● **How to complete this task**
Word for word, copy out every line of the records, omitting each picture.

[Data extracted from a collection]
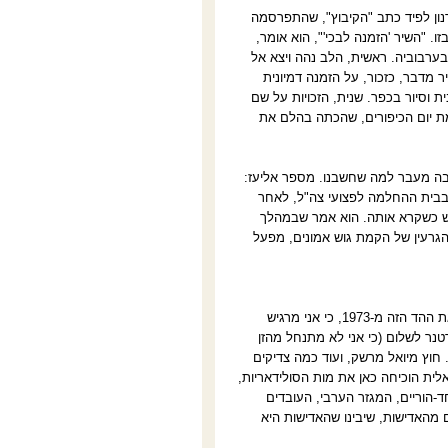
נון לפיד כתב "הקיבוץ", שהתפרסמה
. "השיר 'הזמנה לבכי'", הוא אומר,
ערבוביה. ראשית, הלב נהה ויצא אל
 מדבר, כזכור, על הזמנה דמיונית
ת וסיור בכפר. שנית, הזכויות על שם
מת יום הכיפורים, שהכתה בהלם את
רבה מעבר למה שחשבנו. מספר אליעז:
בבית ההחלמה לפצועי צה"ל, לאחר
חדש כשקרא אותה. הוא אמר שבמהלך
הגרעין של הקמת גוש אמונים, מפעל
אליעז כהן: "כן, כל הדברים האלה התחברו אצלי יחדיו. לכן, ב'הזמנה לבכי', בחרתי לשאול את ההד הזה מ-1973, כי אני מרגיש
נר לשלום (כי אני לא מתנחל מהזן
. חוץ מיואל מרשק, ועוד כמה צדיקים
ית הוכיחה כאן את מות הסולידאריות,
ד-הוריים, המגזר הערבי, העובדים
ם מהאדישות, שיבינו שהאדישות היא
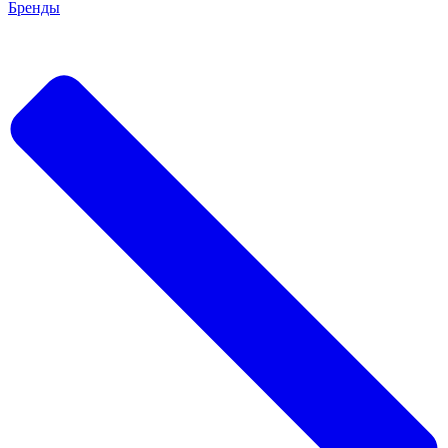
Бренды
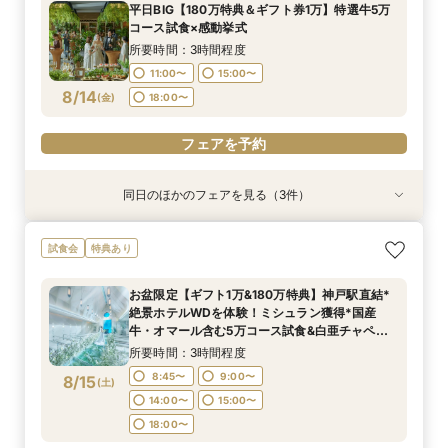
平日BIG【180万特典＆ギフト券1万】特選牛5万
11:00〜
11:00〜
11:00〜
15:00〜
15:00〜
15:00〜
コース試食×感動挙式
8/13
8/13
8/13
(
(
(
木
木
木
)
)
)
18:00〜
18:00〜
18:00〜
所要時間：3時間程度
11:00〜
15:00〜
フェアを予約
フェアを予約
フェアを予約
8/14
(
金
)
18:00〜
フェアを予約
同日のほかのフェアを見る（3件）
特典あり
試食会
試食会
特典あり
特典あり
【スマホ&自宅でオンライン相談】来店不要！見
【初見学に◎ドレス特典付】特選牛・オマール等
【和婚希望＆和も洋もご検討されている方】挙式
試食会
特典あり
学前の不安も解消
8品試食&挙式体験
体験×コース試食
所要時間：40分程度
所要時間：3時間程度
所要時間：3時間程度
お盆限定【ギフト1万&180万特典】神戸駅直結*
11:00〜
11:00〜
11:00〜
15:00〜
15:00〜
15:00〜
絶景ホテルWDを体験！ミシュラン獲得*国産
8/14
8/14
8/14
牛・オマール含む5万コース試食&白亜チャペル
(
(
(
金
金
金
)
)
)
18:00〜
18:00〜
18:00〜
での挙式体験
所要時間：3時間程度
フェアを予約
フェアを予約
フェアを予約
8:45〜
9:00〜
8/15
(
土
)
14:00〜
15:00〜
18:00〜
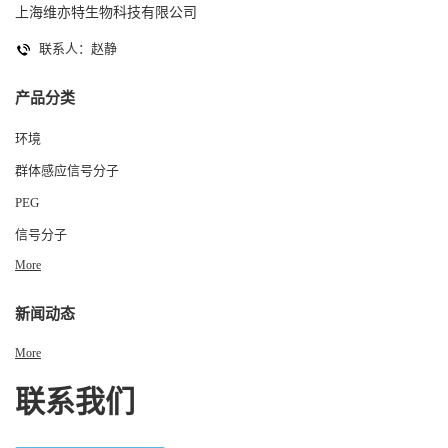
上海维亦特生物科技有限公司
联系人：赵静
产品分类
环境
群体感应信号分子
PEG
信号分子
More
新闻动态
More
联系我们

● **Answer to this problem**
נון לפיד כתב "הקיבוץ", שהתפרסמה
. "השיר 'הזמנה לבכי'", הוא אומר,
ערבוביה. ראשית, הלב נהה ויצא אל
 מדבר, כזכור, על הזמנה דמיונית
ת וסיור בכפר. שנית, הזכויות על שם
מת יום הכיפורים, שהכתה בהלם את
רבה מעבר למה שחשבנו. מספר אליעז:
בבית ההחלמה לפצועי צה"ל, לאחר
חדש כשקרא אותה. הוא אמר שבמהלך
הגרעין של הקמת גוש אמונים, מפעל
אליעז כהן: "כן, כל הדברים האלה התחברו אצלי יחדיו. לכן, ב'הזמנה לבכי', בחרתי לשאול את ההד הזה מ-1973, כי אני מרגיש
נר לשלום (כי אני לא מתנחל מהזן
. חוץ מיואל מרשק, ועוד כמה צדיקים
ית הוכיחה כאן את מות הסולידאריות,
ד-הוריים, המגזר הערבי, העובדים
ם מהאדישות, שיבינו שהאדישות היא
Бренды
平日BIG【180万特典＆ギフト券1万】特選牛5万
11:00〜
11:00〜
11:00〜
15:00〜
15:00〜
15:00〜
コース試食×感動挙式
8/13
8/13
8/13
(
(
(
木
木
木
)
)
)
18:00〜
18:00〜
18:00〜
所要時間：3時間程度
11:00〜
15:00〜
フェアを予約
フェアを予約
フェアを予約
8/14
(
金
)
18:00〜
フェアを予約
同日のほかのフェアを見る（3件）
特典あり
試食会
試食会
特典あり
特典あり
【スマホ&自宅でオンライン相談】来店不要！見
【初見学に◎ドレス特典付】特選牛・オマール等
【和婚希望＆和も洋もご検討されている方】挙式
試食会
特典あり
学前の不安も解消
8品試食&挙式体験
体験×コース試食
所要時間：40分程度
所要時間：3時間程度
所要時間：3時間程度
お盆限定【ギフト1万&180万特典】神戸駅直結*
11:00〜
11:00〜
11:00〜
15:00〜
15:00〜
15:00〜
絶景ホテルWDを体験！ミシュラン獲得*国産
8/14
8/14
8/14
牛・オマール含む5万コース試食&白亜チャペル
(
(
(
金
金
金
)
)
)
18:00〜
18:00〜
18:00〜
での挙式体験
所要時間：3時間程度
フェアを予約
フェアを予約
フェアを予約
8:45〜
9:00〜
8/15
(
土
)
14:00〜
15:00〜
18:00〜
上海维亦特生物科技有限公司
联系人：赵静
产品分类
环境
群体感应信号分子
PEG
信号分子
More
新闻动态
More
联系我们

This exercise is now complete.